Watching him stride to the kitchen like a conqueror, rage turns her vision scarlet, a fire stoked at the indignity of usurpation. No sooner do black thoughts strike, she wraps her cobalt-nailed fingers around a fire poker by the mantle. Andre, standing at the key rack, perks at the sound of her footstep. “Woman, ain’t nobody got time for your bullshit—”
One swing buries the hook in the back of his skull. He slips to his knees, jarring the poker from her hands.
“Mama,” he calls weakly, clutching with both hands at empty air. Leigh wipes her arm across her eyes, cleans the blood off, to discover him convulsing on the square-tiled floor, the poker like an extra limb attached to his head.

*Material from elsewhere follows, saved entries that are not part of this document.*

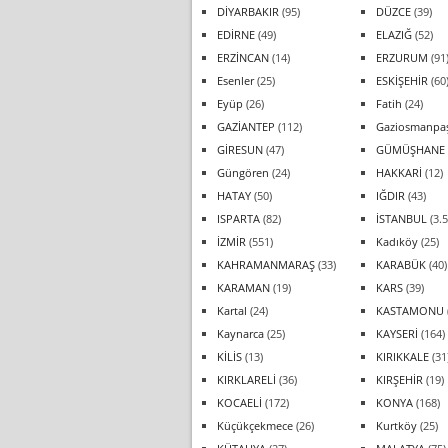
DİYARBAKIR
(95)
DÜZCE
(39)
EDİRNE
(49)
ELAZIĞ
(52)
ERZİNCAN
(14)
ERZURUM
(91
Esenler
(25)
ESKİŞEHİR
(60
Eyüp
(26)
Fatih
(24)
GAZİANTEP
(112)
Gaziosmanpa
GİRESUN
(47)
GÜMÜŞHANE
Güngören
(24)
HAKKARİ
(12)
HATAY
(50)
IĞDIR
(43)
ISPARTA
(82)
İSTANBUL
(3.5
İZMİR
(551)
Kadıköy
(25)
KAHRAMANMARAŞ
(33)
KARABÜK
(40)
KARAMAN
(19)
KARS
(39)
Kartal
(24)
KASTAMONU
Kaynarca
(25)
KAYSERİ
(164)
KİLİS
(13)
KIRIKKALE
(31
KIRKLARELİ
(36)
KIRŞEHİR
(19)
KOCAELİ
(172)
KONYA
(168)
Küçükçekmece
(26)
Kurtköy
(25)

Fainter, he cries, “Mama.”
Cautious, because she fears he might pounce at her like an immortal demon, she kneels to curl both hands around the grip. Moans and blood froth from his lips. Her confidence restored in the nectar of righteousness, she places a bare foot on his shoulder, and with one good wrench cracks the back of his skull open. His brains vomit from the hole, then he stills, his arms and legs crooked as if he is running a race.
Catching her breath, she leans on the sink as her panic accelerates to vengeful triumph. “I’m a meme?” she yells, and, heaving the poker over her head, brings it down, again. “Think you’re smart? Not so smart with your brain on the fucking wall!”